Халиль бахатуру хотел понравиться. Все для этого делал: то слово доброе скажет к месту, то любезность какую окажет. Вроде не в услужение, а так, от сердца. Конечно, хазарец и к мурзе тянулся, все-таки господин, но скорее внешне. С таким шурпу не сваришь. А вот к Айвину-мухтараму надо было быть поближе. С таким и в Тамук к самому Иблису спуститься не страшно.
Вот Хелен-Бике так и не проложила тропинку к сердцу Халиля.
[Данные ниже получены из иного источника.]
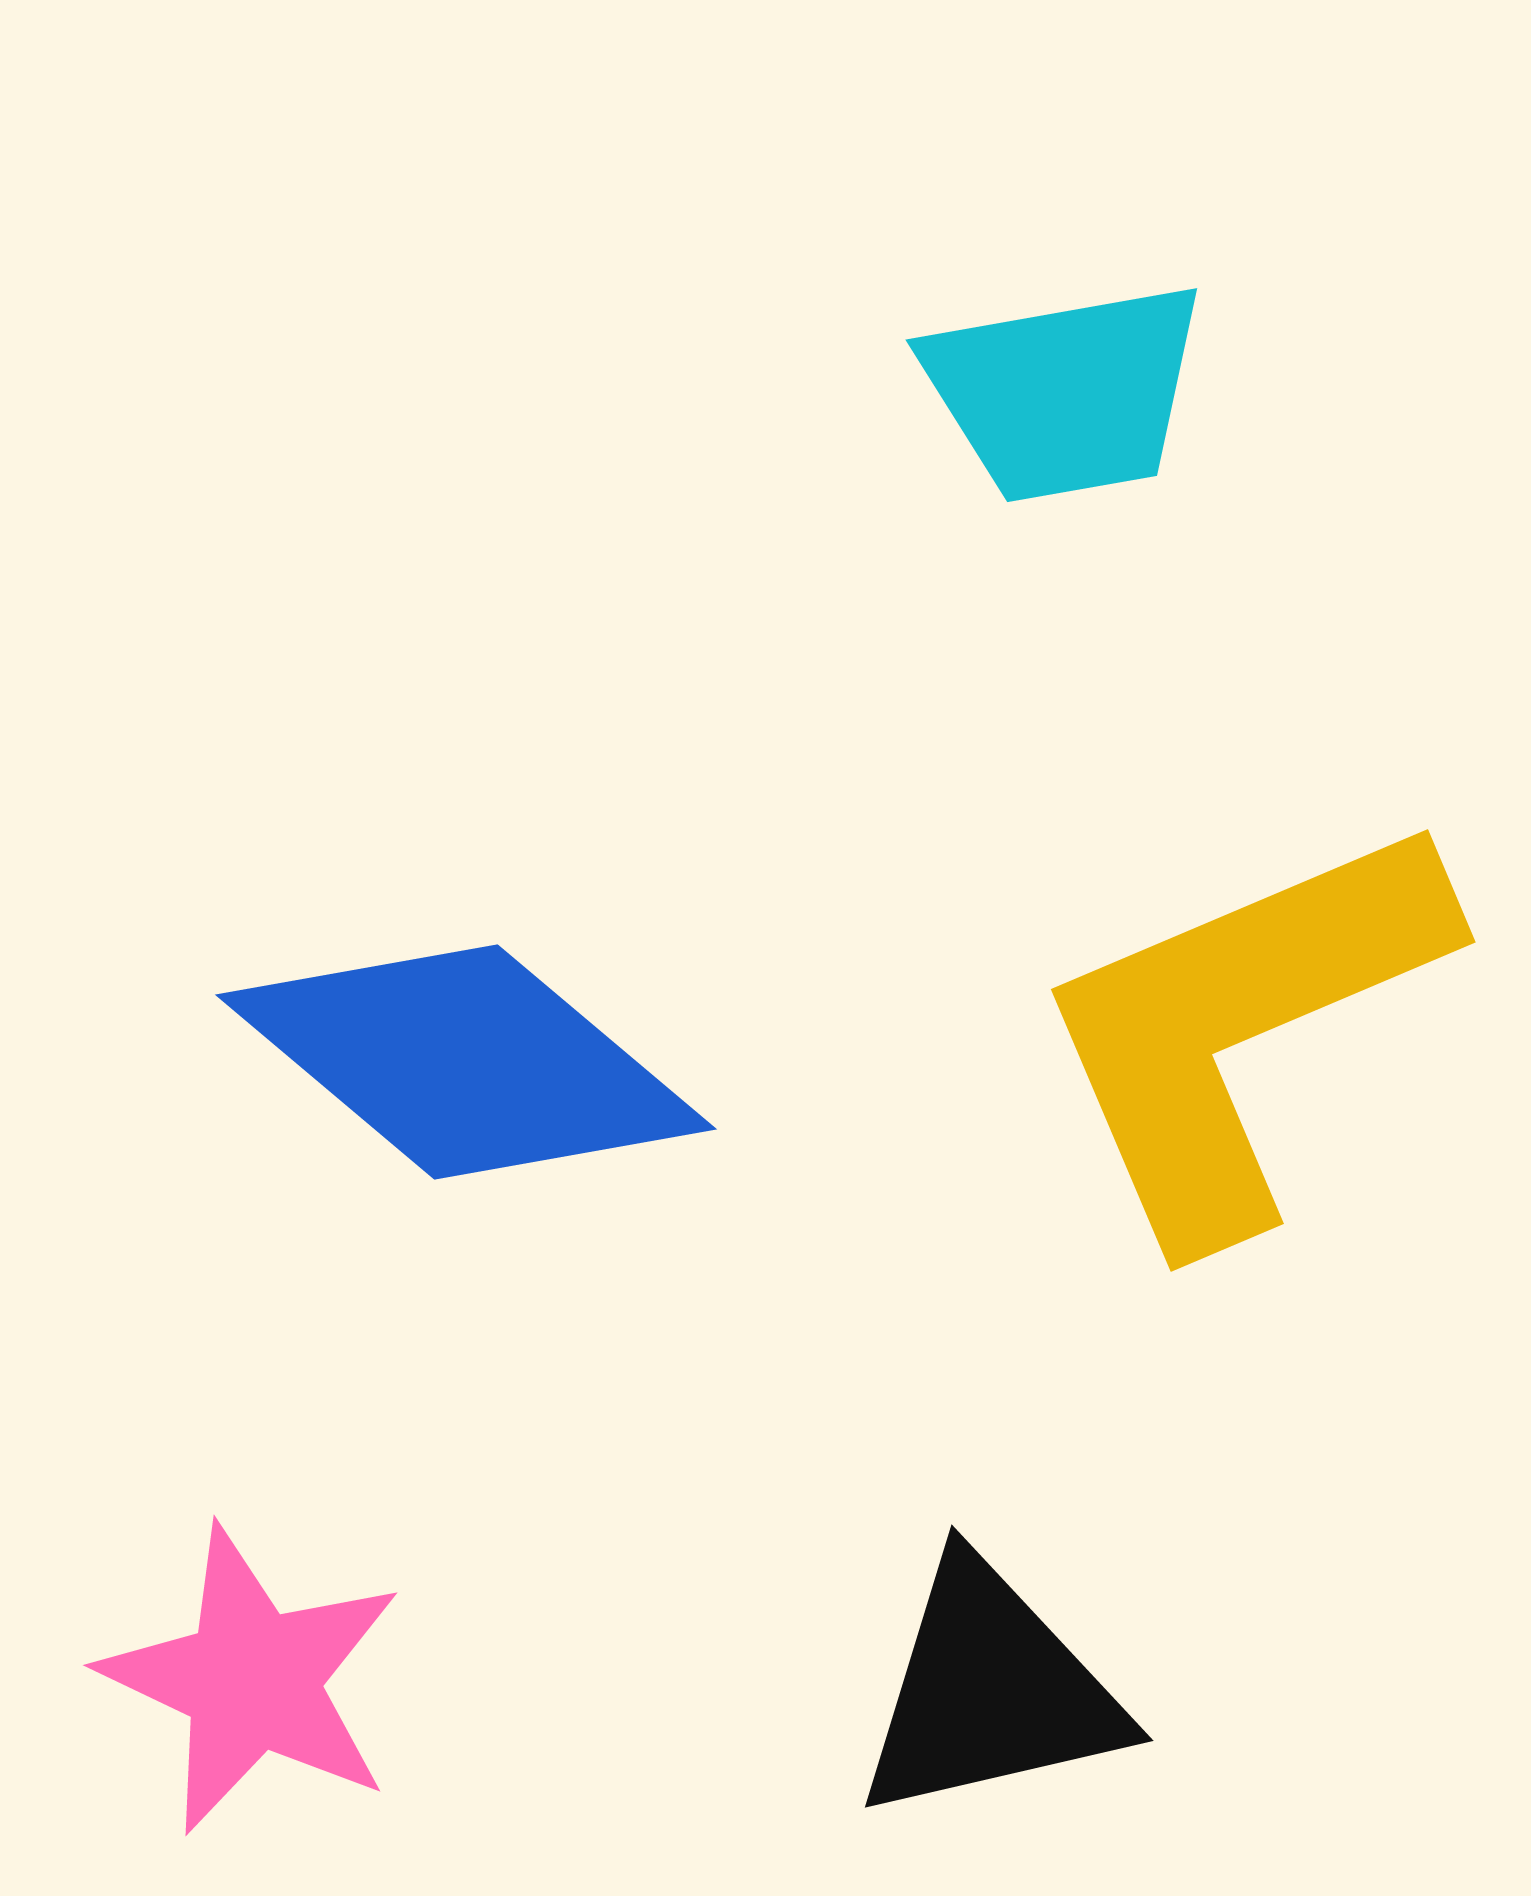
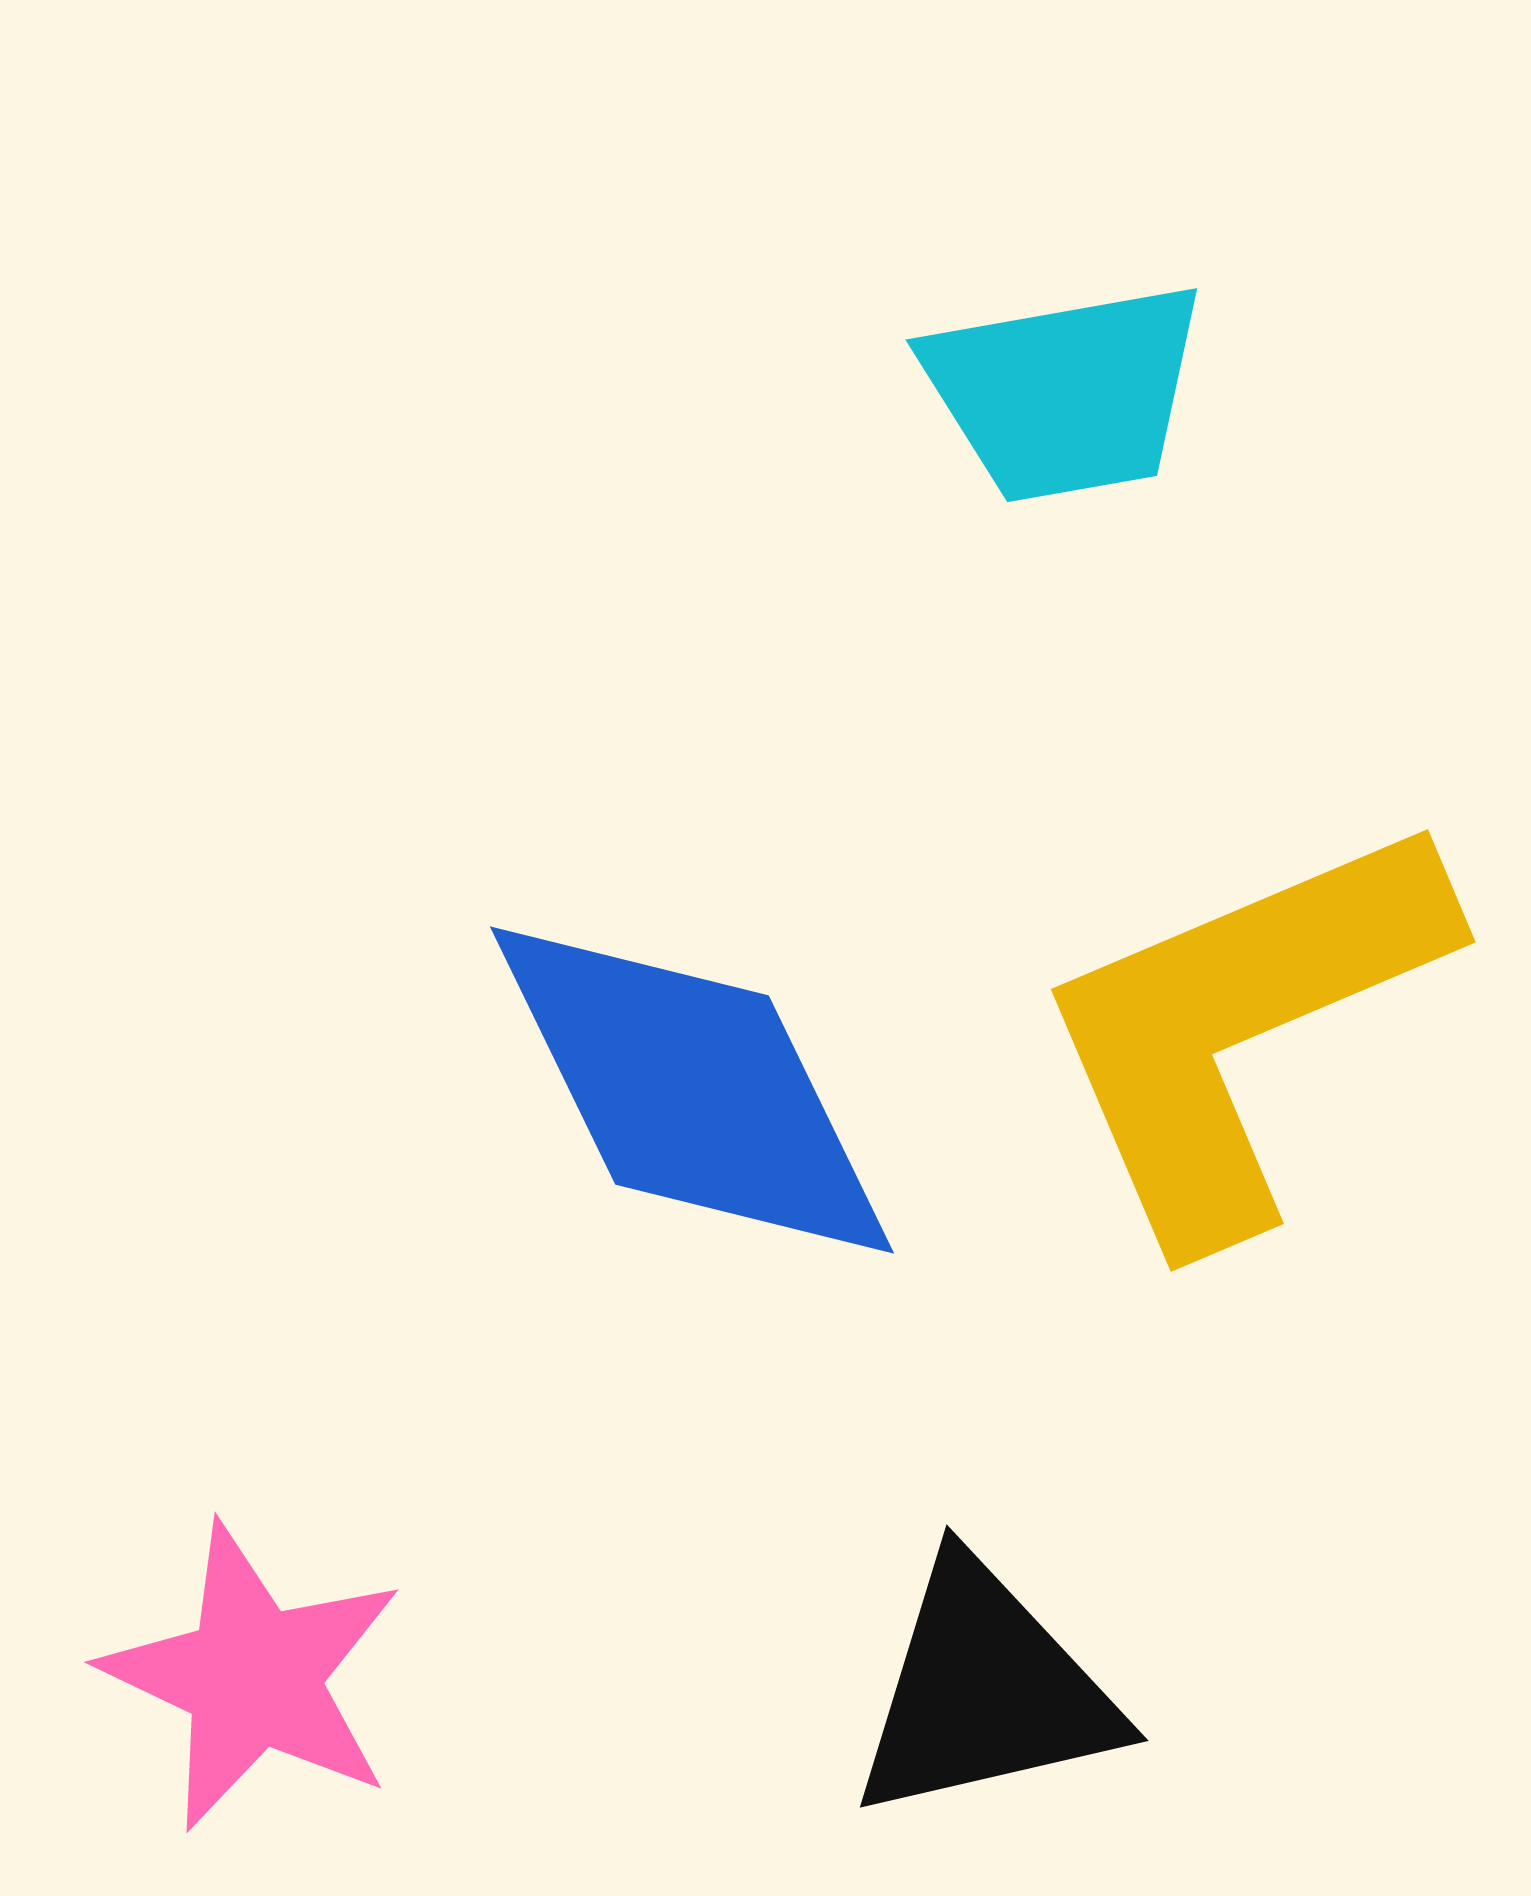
blue diamond: moved 226 px right, 28 px down; rotated 24 degrees clockwise
pink star: moved 1 px right, 3 px up
black triangle: moved 5 px left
Да, женщина была необыкновенная, что и говорить, но все-таки женщина. Чего от них хорошего ждать? Все равно воткнут клинок тебе в спину именно в тот момент, когда меньше всего ожидаешь. Но Халилю до этого какое дело? Хелен-Бике на хазарца не глядела, а тот отвечал ей взаимностью.
Единственный, кто смотрел на Халиля волком - щенок мурзы Фергус. Глаз с хазарца не сводил, все вынюхивал, надеясь поймать с поличным. Но молод и неопытен щенок для такого матерого шакала, как Халиль. Пусть бродит тупым теленком за ним, ничего не выведает. Хазарец всем своим видом показывал - мол, гуляю, восхищаюсь, никак непотребств не замышляю. В общем, ходил важно и неторопливо, подобно зажиточному баскаку на базаре.
Но вот как срок подошел, скинул с себя Халиль шкуру овцы и стал самым что ни на есть настоящим волком. Наутро уходить должны были, значит, настала пора действовать. Помолился он на закате, как велел Салла, да спать лег. Только сна, естественно, никакого, от нетерпения даже ногами подергивает.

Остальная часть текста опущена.